Olga Abramenko, an expert on the Roma with the St. Petersburg-based Memorial Anti-Discrimination Center, said that tensions between Roma people and ethnic Russians are long-standing and flare up occasionally. Last year, the independent Levada Center pollster found that xenophobia in Russia was growing, and that the largest portion of it was directed toward the Roma. Of those polled, 43 percent said they wouldn’t let Roma people into the country.

Since a law was passed in 1956 banning the Roma’s nomadic lifestyle, they have had trouble integrating into Russian society, Abramenko said. While a recent census numbered Roma in Russia at some 200,000, Abramenko said the actual figures range between 400,000-500,000, because many are scared to identify as Roma and because the government didn’t allocate land to all of them after 1956. As a result, Roma people built houses without proper land ownership documents and, as a consequence, many aren’t registered.

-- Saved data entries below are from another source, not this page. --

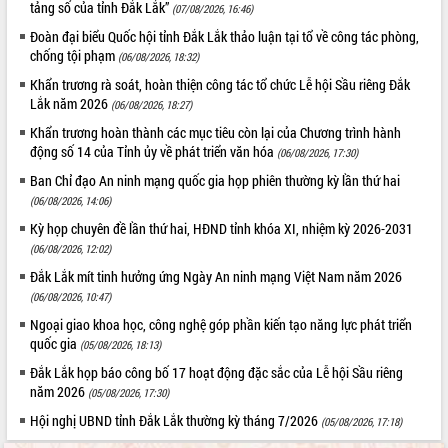
Xây dựng nông thôn mới: Nâng cao đời
tảng số của tỉnh Đắk Lắk”
(07/08/2026, 16:46)
sống người dân từ những mô hình thiết
Đoàn đại biểu Quốc hội tỉnh Đắk Lắk thảo luận tại tổ về công tác phòng,
thực
chống tội phạm
(06/08/2026, 18:32)
Quyết liệt tháo gỡ vướng mắc, đẩy
Khẩn trương rà soát, hoàn thiện công tác tổ chức Lễ hội Sầu riêng Đắk
nhanh tiến độ các dự án trọng điểm
Lắk năm 2026
(06/08/2026, 18:27)
trong Khu kinh tế Nam Phú Yên
Khẩn trương hoàn thành các mục tiêu còn lại của Chương trình hành
Hòn Yến phát triển du lịch gắn với bảo
động số 14 của Tỉnh ủy về phát triển văn hóa
(06/08/2026, 17:30)
tồn biển
Ban Chỉ đạo An ninh mạng quốc gia họp phiên thường kỳ lần thứ hai
Lấy ý kiến điều chỉnh Quy hoạch tỉnh
Đắk Lắk thời kỳ 2021-2030, tầm nhìn
(06/08/2026, 14:06)
đến năm 2050
Kỳ họp chuyên đề lần thứ hai, HĐND tỉnh khóa XI, nhiệm kỳ 2026-2031
Phát động chiến dịch 30 ngày đêm
(06/08/2026, 12:02)
giải phóng mặt bằng Tuyến đường bộ
Đắk Lắk mít tinh hưởng ứng Ngày An ninh mạng Việt Nam năm 2026
ven biển
(06/08/2026, 10:47)
Đắk Lắk nỗ lực thúc đẩy tăng trưởng
Ngoại giao khoa học, công nghệ góp phần kiến tạo năng lực phát triển
kinh tế từ 10% trở lên trong Quý
quốc gia
(05/08/2026, 18:13)
II/2026
Đắk Lắk họp báo công bố 17 hoạt động đặc sắc của Lễ hội Sầu riêng
Đắk Lắk ký kết thỏa thuận hợp tác về
năm 2026
(05/08/2026, 17:30)
chuyển đổi số giai đoạn 2026 – 2030
với Tập đoàn Bưu chính Viễn thông
Hội nghị UBND tỉnh Đắk Lắk thường kỳ tháng 7/2026
(05/08/2026, 17:18)
Việt Nam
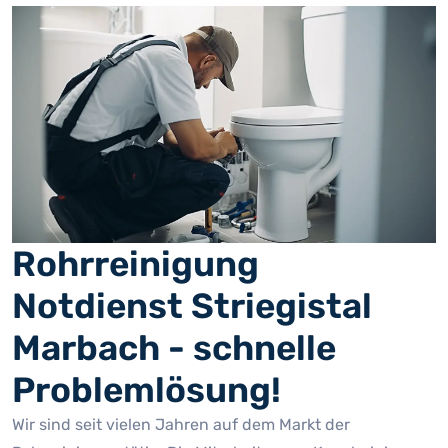
Rohrreinigung
Notdienst Striegistal
Marbach - schnelle
Problemlösung!
Wir sind seit vielen Jahren auf dem Markt der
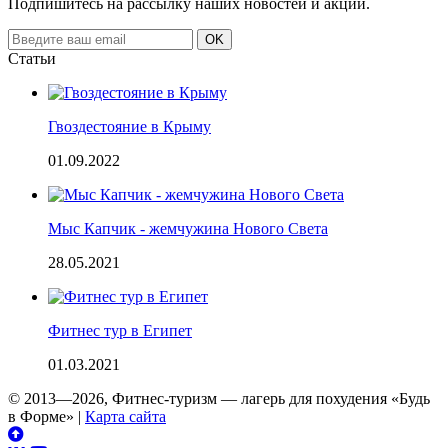
Подпишитесь на рассылку наших новостей и акций.
Email
OK
address
Статьи
Гвоздестояние в Крыму
01.09.2022
Мыс Капчик - жемчужина Нового Света
28.05.2021
Фитнес тур в Египет
01.03.2021
© 2013—2026, Фитнес-туризм — лагерь для похудения «Будь
в Форме»
|
Карта сайта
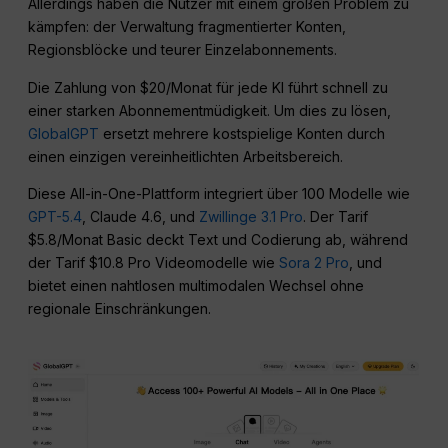
Allerdings haben die Nutzer mit einem großen Problem zu
kämpfen: der Verwaltung fragmentierter Konten,
Regionsblöcke und teurer Einzelabonnements.
Die Zahlung von $20/Monat für jede KI führt schnell zu
einer starken Abonnementmüdigkeit. Um dies zu lösen,
GlobalGPT
ersetzt mehrere kostspielige Konten durch
einen einzigen vereinheitlichten Arbeitsbereich.
Diese All-in-One-Plattform integriert über 100 Modelle wie
GPT-5.4
, Claude 4.6, und
Zwillinge 3.1 Pro
. Der Tarif
$5.8/Monat Basic deckt Text und Codierung ab, während
der Tarif $10.8 Pro Videomodelle wie
Sora 2 Pro
, und
bietet einen nahtlosen multimodalen Wechsel ohne
regionale Einschränkungen.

This state of affairs also makes it difficult for Roma to attend school. And even if they are able to, they often face discrimination and drop out early. In 2017, Memorial specifically included the local school for Chemodanovka and Lopatka in a report to the United Nations Committee on the Elimination of Racial Discrimination. At the time, the school had separate classes for Roma.

“We have real apartheid with Roma people in Russian schools,” Abramenko said. “Because of this, parents take kids out of school early, thinking, ‘What’s the point?’ So the kids are handed the traditional Roma fate — early pregnancies and poverty. This cycle needs to be broken, but the authorities don’t care and deal with the problem in the language of repression.”

She highlighted an October 2018 Kremlin round table on a government drive to evict dozens of Roma from the Tula region south of Moscow. “You and I both know well that they professionally deal drugs there and people just don’t want to live near that — that’s the problem,” Putin told Demeter during the discussion.

“When you hear that from a regular person, you can let it slide,” Abramenko said. “But from the president?”

As an example of a commonly propagated scare story, she noted that Russian parents sometimes tell their children that “gypsies” will kidnap them if they misbehave. Dmitry also referenced the folktale as prevalent in Penza.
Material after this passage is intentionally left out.